§ Material for this exercise:
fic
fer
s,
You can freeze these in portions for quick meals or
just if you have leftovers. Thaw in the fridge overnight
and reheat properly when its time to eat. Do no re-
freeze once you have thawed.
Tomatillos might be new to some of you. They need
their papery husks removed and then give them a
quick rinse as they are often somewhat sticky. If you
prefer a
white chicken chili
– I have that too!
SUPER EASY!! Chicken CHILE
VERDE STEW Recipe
* * *
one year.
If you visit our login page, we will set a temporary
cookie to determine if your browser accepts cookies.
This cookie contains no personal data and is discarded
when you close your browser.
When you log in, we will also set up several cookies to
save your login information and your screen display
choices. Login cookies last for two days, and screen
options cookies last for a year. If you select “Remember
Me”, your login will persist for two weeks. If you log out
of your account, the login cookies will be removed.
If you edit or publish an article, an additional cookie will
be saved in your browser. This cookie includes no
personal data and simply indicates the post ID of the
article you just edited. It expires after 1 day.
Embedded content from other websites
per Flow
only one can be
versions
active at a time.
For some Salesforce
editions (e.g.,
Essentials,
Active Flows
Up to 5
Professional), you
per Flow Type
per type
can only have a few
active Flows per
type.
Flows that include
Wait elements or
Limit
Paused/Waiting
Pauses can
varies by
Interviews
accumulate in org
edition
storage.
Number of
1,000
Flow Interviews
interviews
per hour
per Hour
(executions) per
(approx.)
---
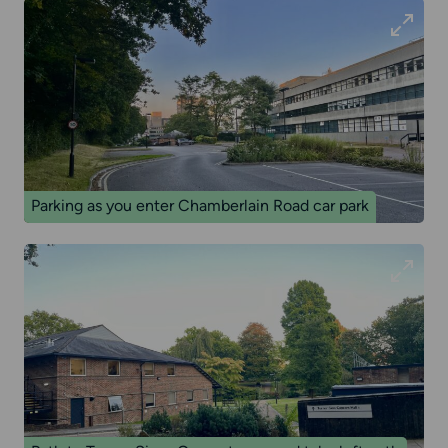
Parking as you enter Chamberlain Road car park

§ Work instructions:
Please show every line of the material that contains the string "screen".

§ Exercise answer:
save your login information and your screen display
choices. Login cookies last for two days, and screen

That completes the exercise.